Re: Implementing Incremental View Maintenance

From: Yugo Nagata <nagata(at)sraoss(dot)co(dot)jp>
To: Mitar <mmitar(at)gmail(dot)com>
Cc: pgsql-hackers(at)postgresql(dot)org, Kevin Grittner <kgrittn(at)gmail(dot)com>
Subject: Re: Implementing Incremental View Maintenance
Date: 2019-01-31 14:20:32
Message-ID: 20190131232032.feaab8f20d29cdc75898c896@sraoss.co.jp
Views: Raw Message | Whole Thread | Download mbox | Resend email
Thread:
Lists: pgsql-hackers

On Mon, 7 Jan 2019 00:39:00 -0800
Mitar <mmitar(at)gmail(dot)com> wrote:

> That sounds great! I am interested in this topic because I am
> interested in reactive/live queries and support for them in
> PostgreSQL. [1]
>
> In that context, the problem is very similar: based on some state of
> query results and updated source tables, determine what should be new
> updates to send to the client describing changes to the query results.
> So after computing those incremental changes, instead of applying them
> to materialized view I would send them to the client. One could see
> materialized views only type of consumers of such information about
> incremental change.
>
> So I would like to ask if whatever is done in this setting is done in
> a way that one could also outside of the context of materialized view.
> Not sure what would API be thought.

I didn't know about reactive/live queries but this seems share a part of
problem with IVM, so we might have common API.

BTW, what is uecase of reactive/live queries? (just curious)

> > For these reasons, we started to think to implement IVM without relying on OIDs
> > and made a bit more surveys.
>
> I also do not see much difference between asking users to have primary
> key on base tables or asking them to have OIDs. Why do you think that
> a requirement for primary keys is a hard one? I think we should first
> focus on having IVM with base tables with primary keys. Maybe then
> later on we could improve on that and make it also work without.
>
> To me personally, having unique index on source tables and also on
> materialized view is a reasonable restriction for this feature.
> Especially for initial versions of it.

Initially, I chose to use OIDs for theoretical reason, that is, to handle
"bag-semantics" which allows duplicate rows in tables. However, I agree
that we start from the restriction of having unique index on base tables.

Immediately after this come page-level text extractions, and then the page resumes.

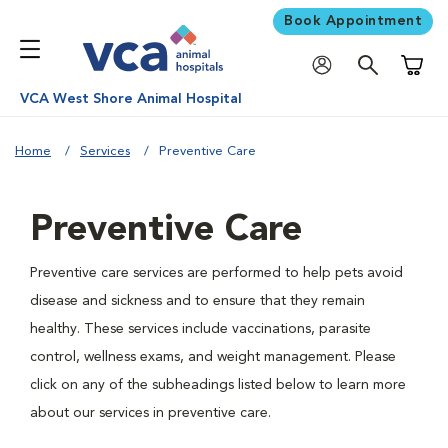
Book Appointment
Shoppi
VCA West Shore Animal Hospital
Home
Services
Preventive Care
Preventive Care
Preventive care services are performed to help pets avoid
disease and sickness and to ensure that they remain
healthy. These services include vaccinations, parasite
control, wellness exams, and weight management. Please
click on any of the subheadings listed below to learn more
about our services in preventive care.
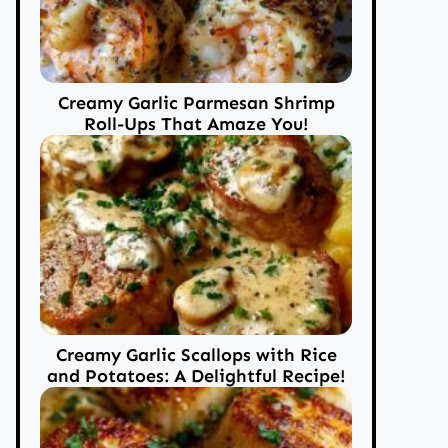
Creamy Garlic Parmesan Shrimp
Roll-Ups That Amaze You!
Creamy Garlic Scallops with Rice
and Potatoes: A Delightful Recipe!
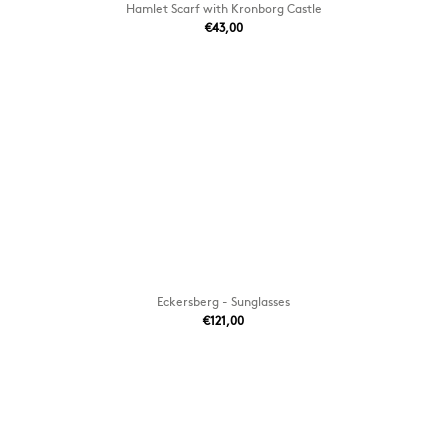
Hamlet Scarf with Kronborg Castle
€43,00
Eckersberg - Sunglasses
€121,00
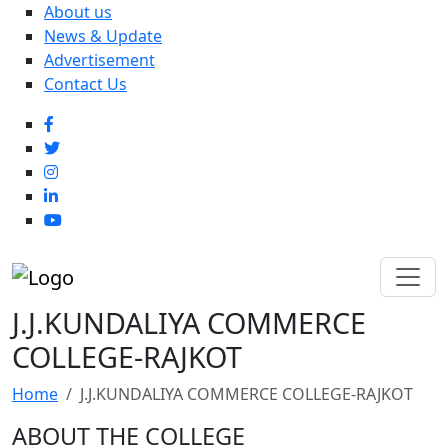
About us
News & Update
Advertisement
Contact Us
J.J.KUNDALIYA COMMERCE
COLLEGE-RAJKOT
Home
J.J.KUNDALIYA COMMERCE COLLEGE-RAJKOT
ABOUT THE COLLEGE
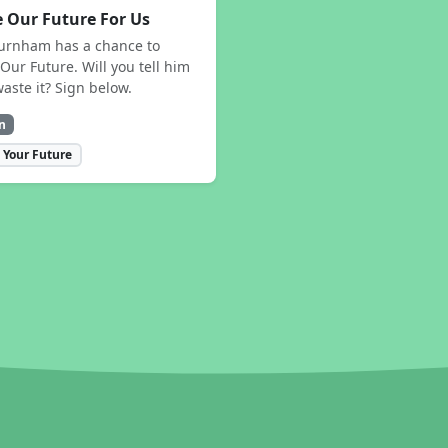
 Our Future For Us
urnham has a chance to
Our Future. Will you tell him
waste it? Sign below.
n
 Your Future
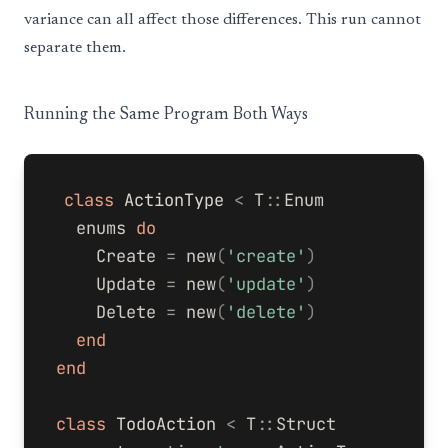
variance can all affect those differences. This run cannot
separate them.
Running the Same Program Both Ways
class
ActionType
<
T
::
Enum
enums
do
Create
=
new
(
'create'
)
Update
=
new
(
'update'
)
Delete
=
new
(
'delete'
)
end
end
class
TodoAction
<
T
::
Struct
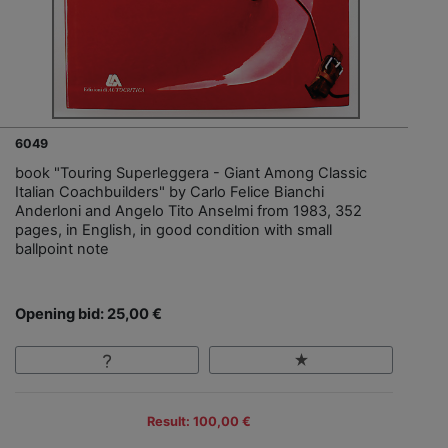
6049
book "Touring Superleggera - Giant Among Classic
Italian Coachbuilders" by Carlo Felice Bianchi
Anderloni and Angelo Tito Anselmi from 1983, 352
pages, in English, in good condition with small
ballpoint note
Opening bid: 25,00 €
Result: 100,00 €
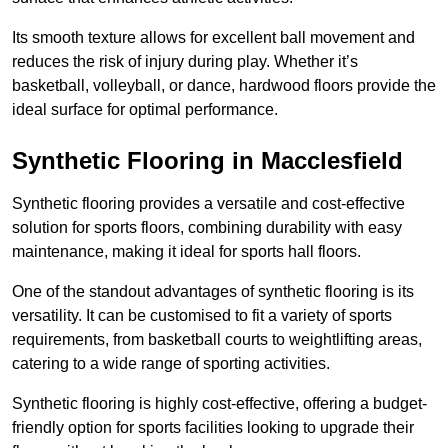
Its smooth texture allows for excellent ball movement and
reduces the risk of injury during play. Whether it’s
basketball, volleyball, or dance, hardwood floors provide the
ideal surface for optimal performance.
Synthetic Flooring in Macclesfield
Synthetic flooring provides a versatile and cost-effective
solution for sports floors, combining durability with easy
maintenance, making it ideal for sports hall floors.
One of the standout advantages of synthetic flooring is its
versatility. It can be customised to fit a variety of sports
requirements, from basketball courts to weightlifting areas,
catering to a wide range of sporting activities.
Synthetic flooring is highly cost-effective, offering a budget-
friendly option for sports facilities looking to upgrade their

> > If we can represent a change of UPDATE on a base table as query-like rather than
> > OLD and NEW, it may be possible to update the materialized view directly instead
> > of performing delete & insert.
>
> Why do you need OLD and NEW? Don't you need just NEW and a list of
> columns which changed from those in NEW? I use such diffing query [4]
> to represent changes: first column has a flag telling if the row is
> representing insert, update, and remove, the second column tells which
> column are being changed in the case of the update, and then the NEW
> columns follow.

According the change propagation equation approach, OLD is necessary
to calculate tuples in MV to be deleted or modified. However, if tables
has unique keys, such tuples can be identifeid using the keys, so
OLD may not be needed, at least in eager approach.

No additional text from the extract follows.